Statistical analyses
Statistical analyses were performed using SPASS17.0 (SPSS Inc, Chicago, IL). The allelic association and genotypic association under dominant and recessive models were analyzed using a 2 × 2 chi-square tests. Data of baseline clinical characteristic was grouped by genotypes of the positive SNP. Continuous variables were expressed as mean ± standard deviation. One-way ANOVA was performed for comparison between three continuous variables. Categorical data was counted and expressed as percentages and c2 test was used to compare the difference among them.
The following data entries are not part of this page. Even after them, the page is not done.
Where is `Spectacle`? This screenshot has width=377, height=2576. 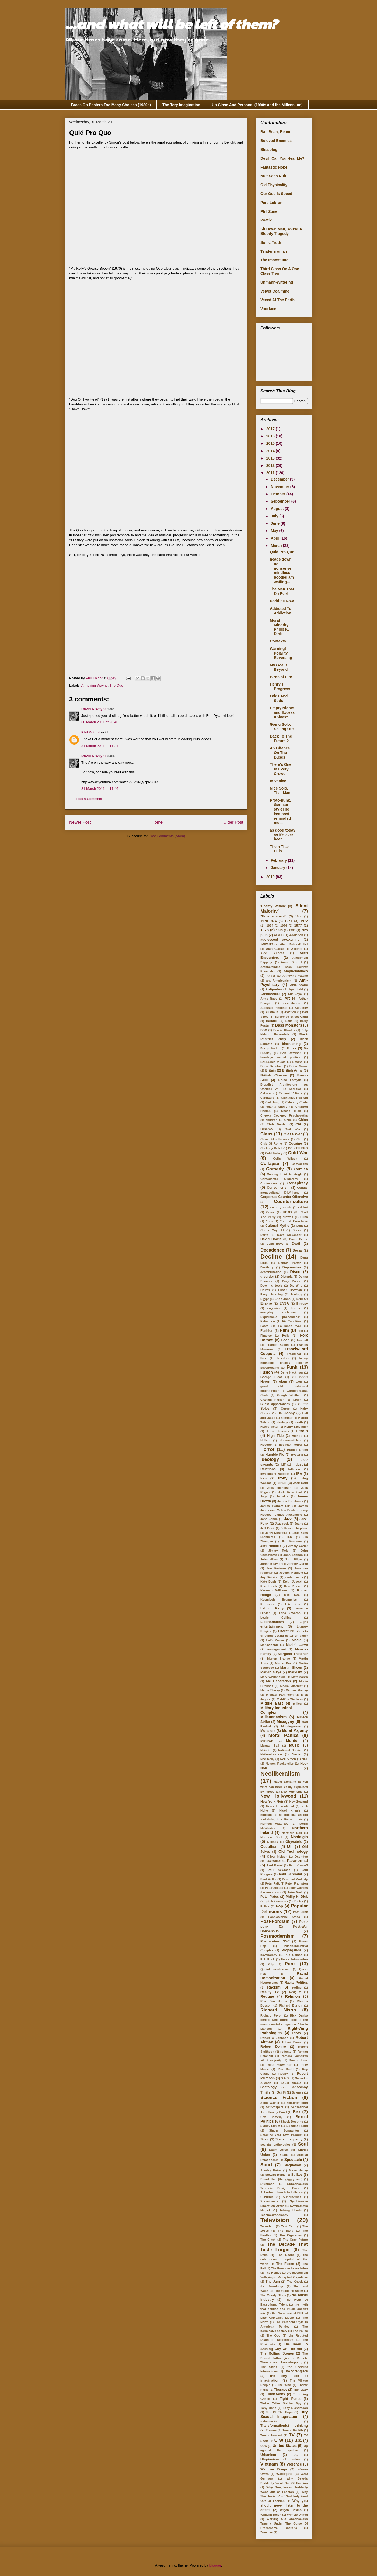 Spectacle is located at coordinates (293, 2159).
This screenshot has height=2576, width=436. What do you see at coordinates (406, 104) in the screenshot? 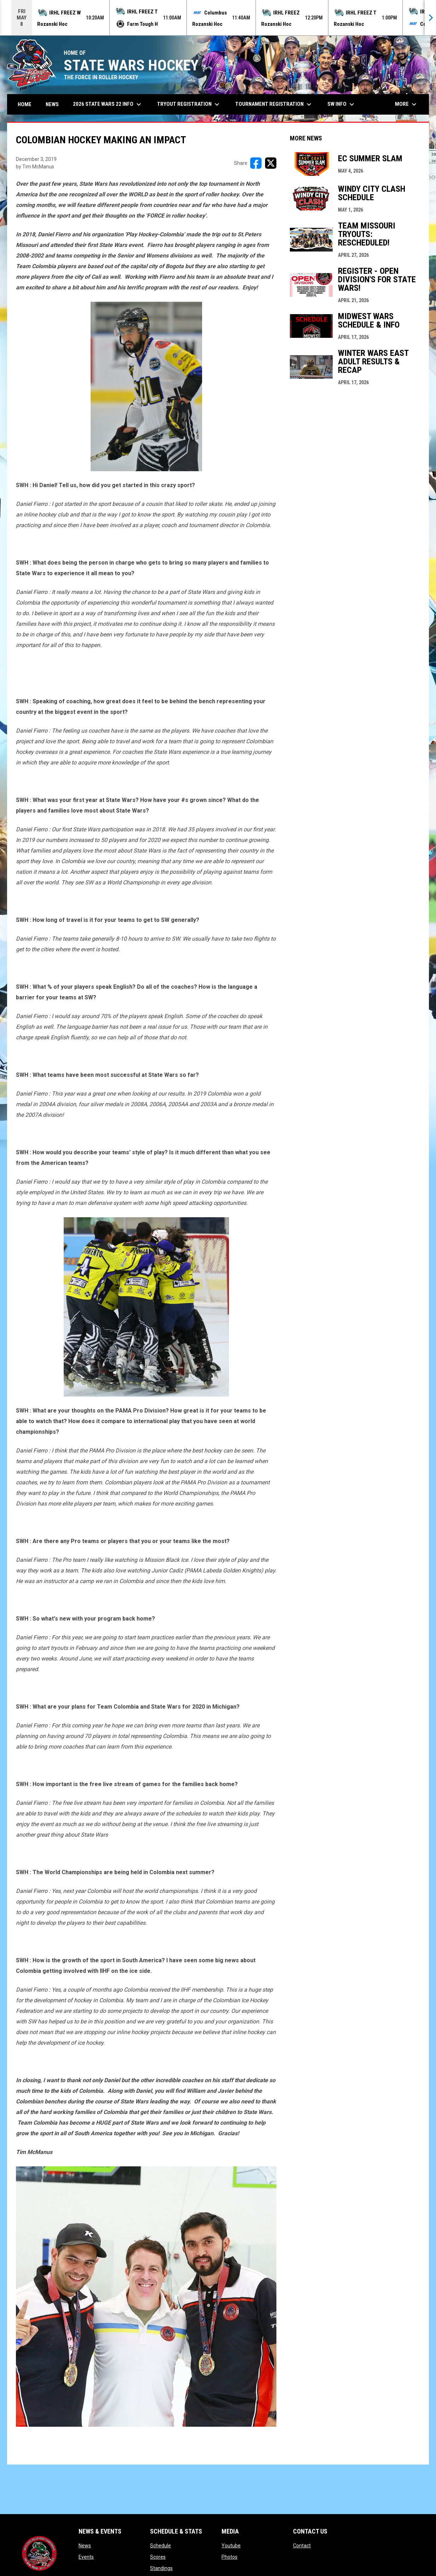 I see `More [menuitem]` at bounding box center [406, 104]. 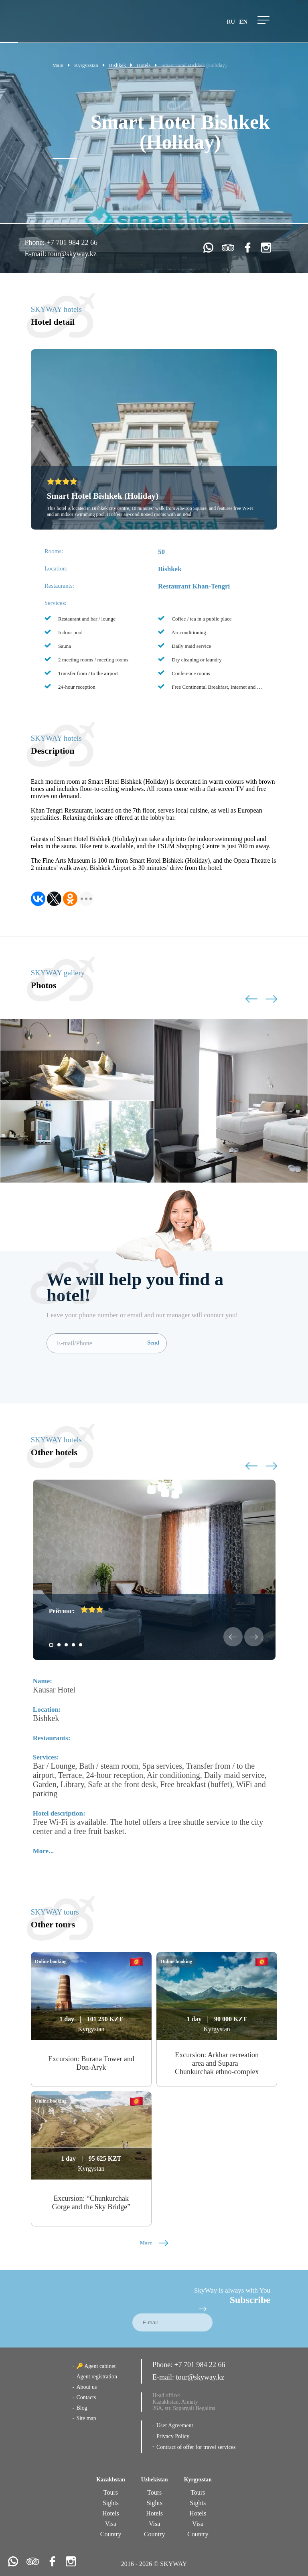 Image resolution: width=308 pixels, height=2576 pixels. I want to click on tour@skyway.kz, so click(72, 254).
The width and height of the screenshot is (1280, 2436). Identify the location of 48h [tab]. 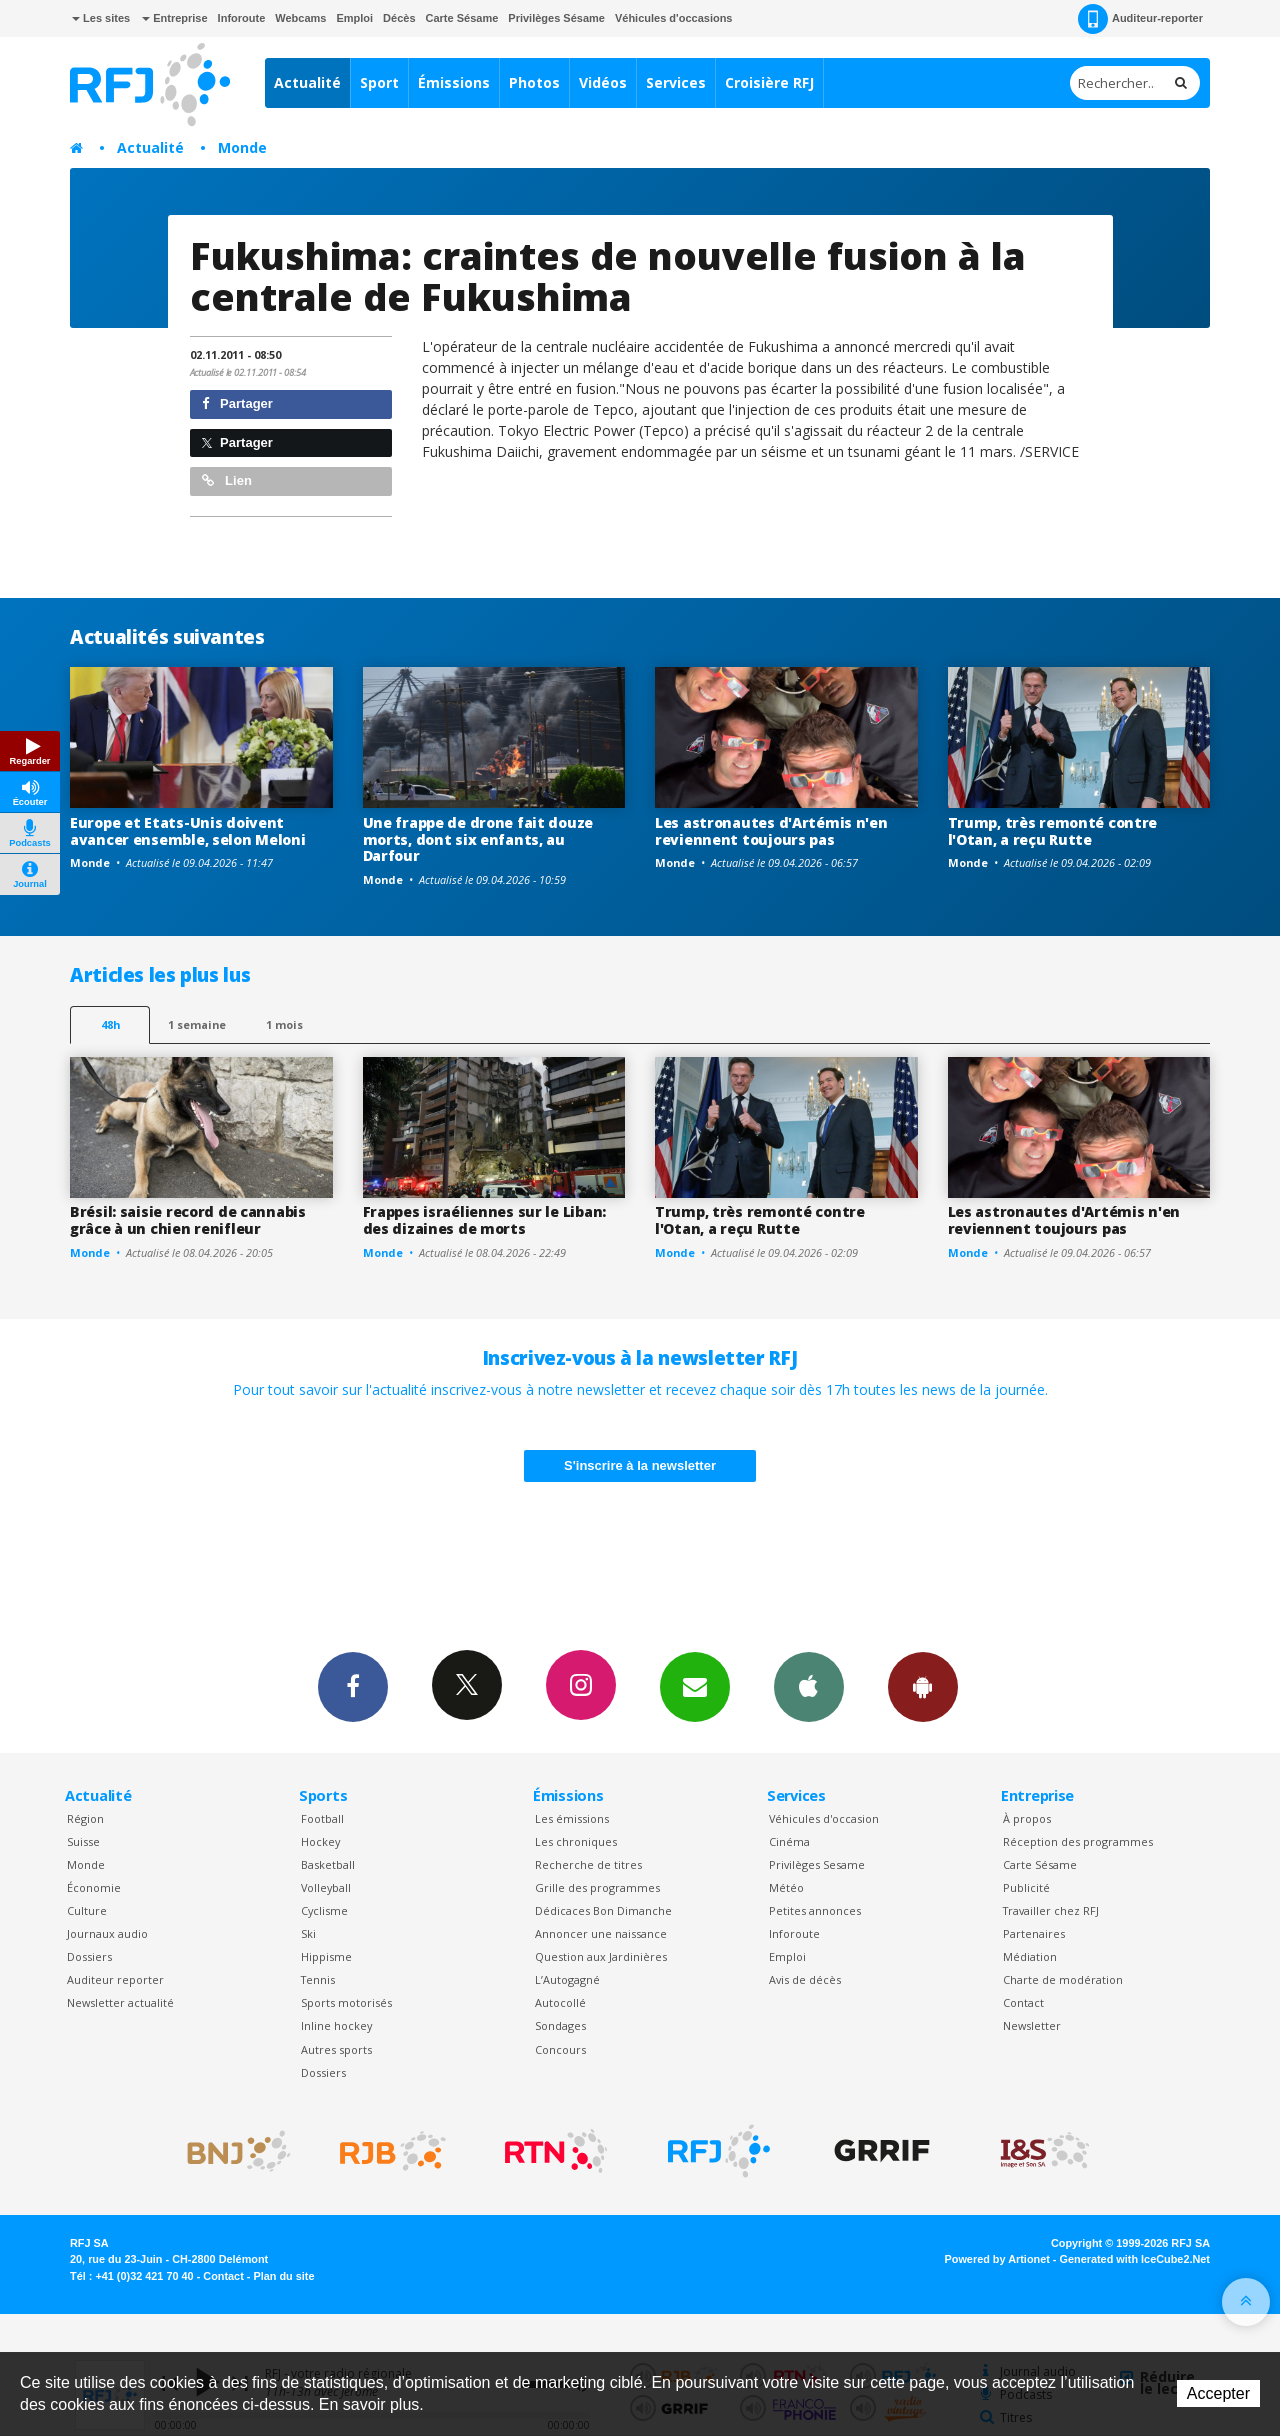 (110, 1024).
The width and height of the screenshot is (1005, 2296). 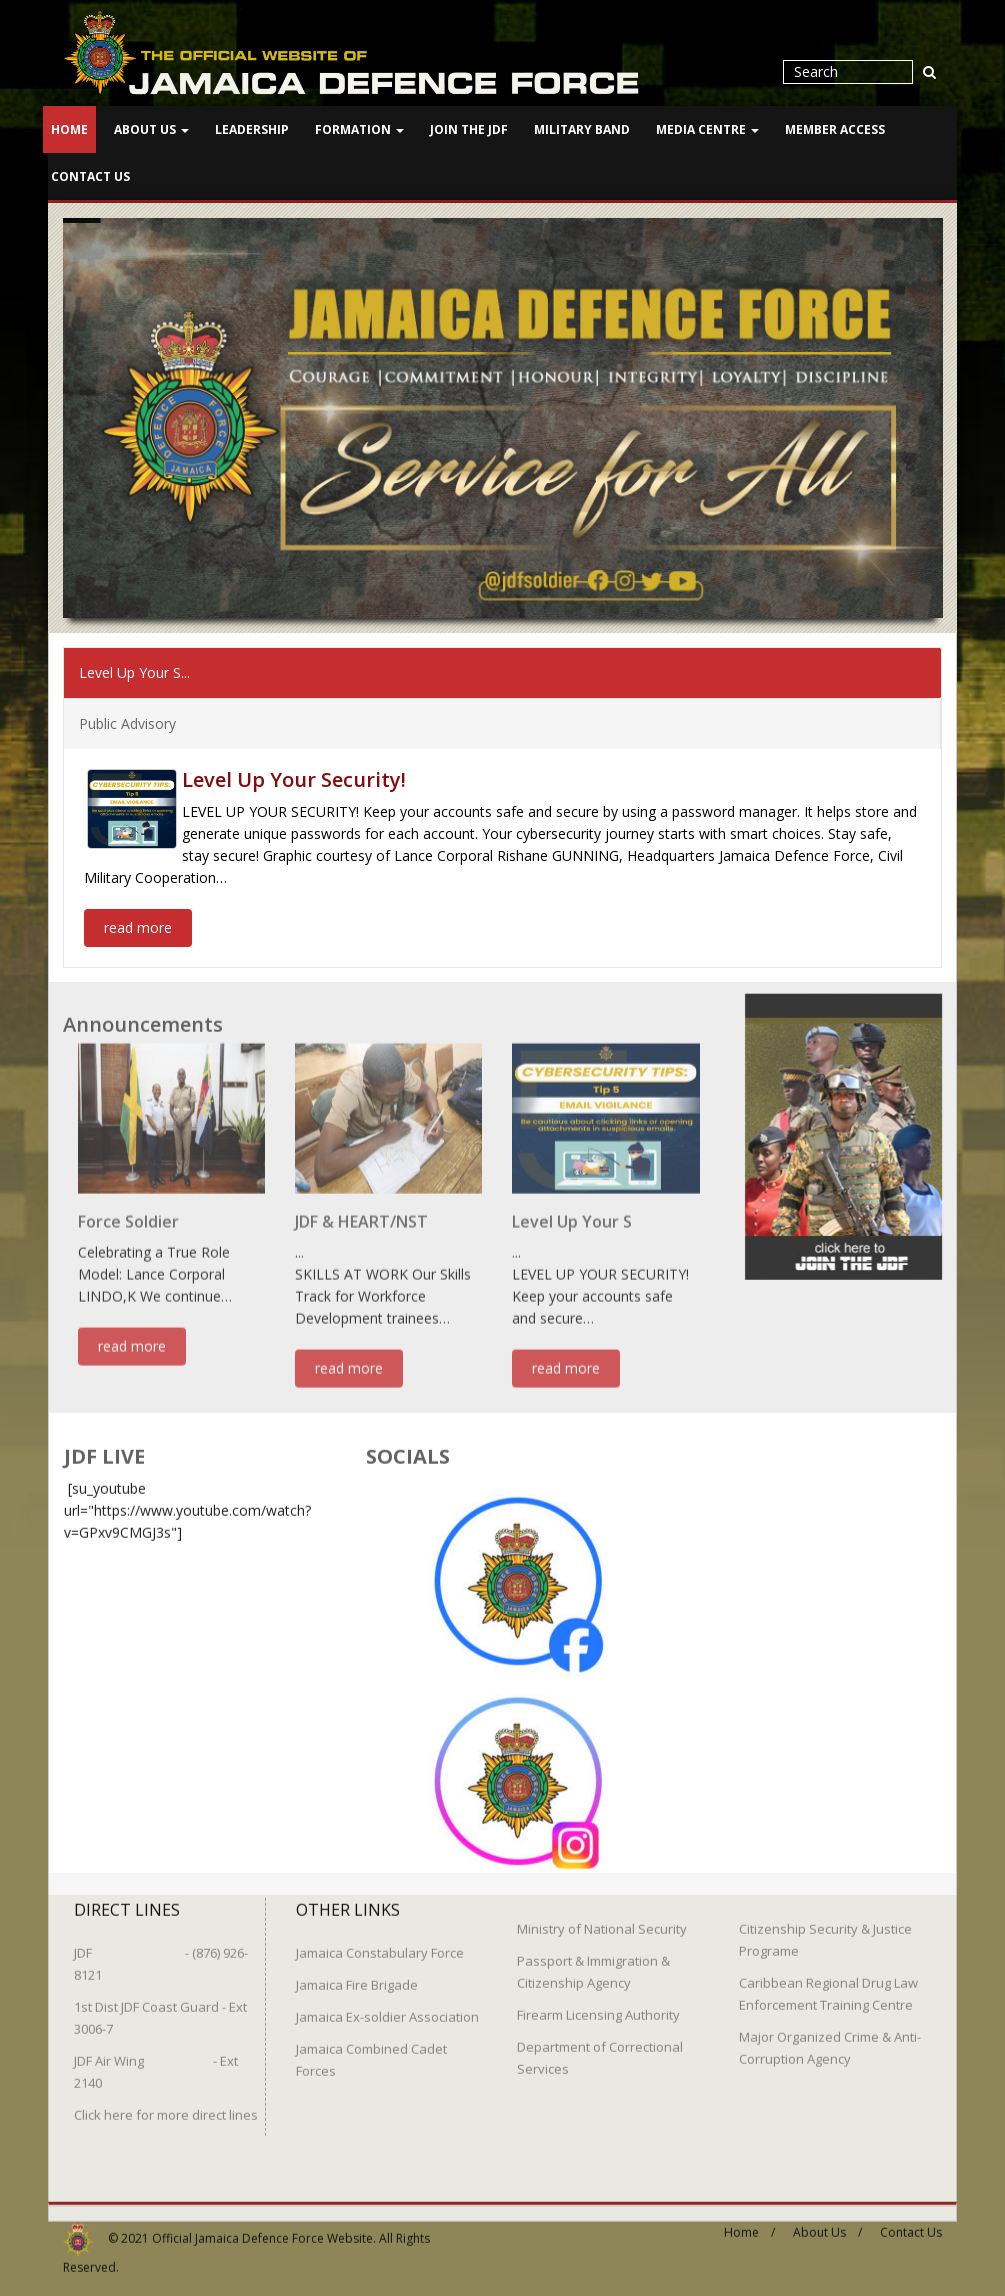 I want to click on Click here for more direct lines, so click(x=166, y=2105).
Frequencies of rapid ventricular arrhythmia episodes, ATPs and ICD shocks 3 months, 12 months after implantation, and at the end of follow-up time in three genotypes were figured out and compared using one-way ANOVA and bivariate correlation separately. Bivariate correlation of these variables and genotypes were evaluated by spearman correlation coefficient. The ratio of patients suffered from VA episodes and ICD therapies under different genotype model were compared by chi-square test. Fisher’s exact test should be used instead of the chi-square test when any expected frequency is less than 1 or 20% of expected frequencies are less than or equal to 5. Kaplan-meier curve of the cumulative probability of survival classified by genotypes of the positive variant was further performed using Log Rank method to analyze the impact of three genotypes on SCD. Finally, hazard ratios of different genotypes for SCD were calculated by cox regression analysis in complicate model using Forward: LR method. A P-value of <0.05 was considered statistically significant.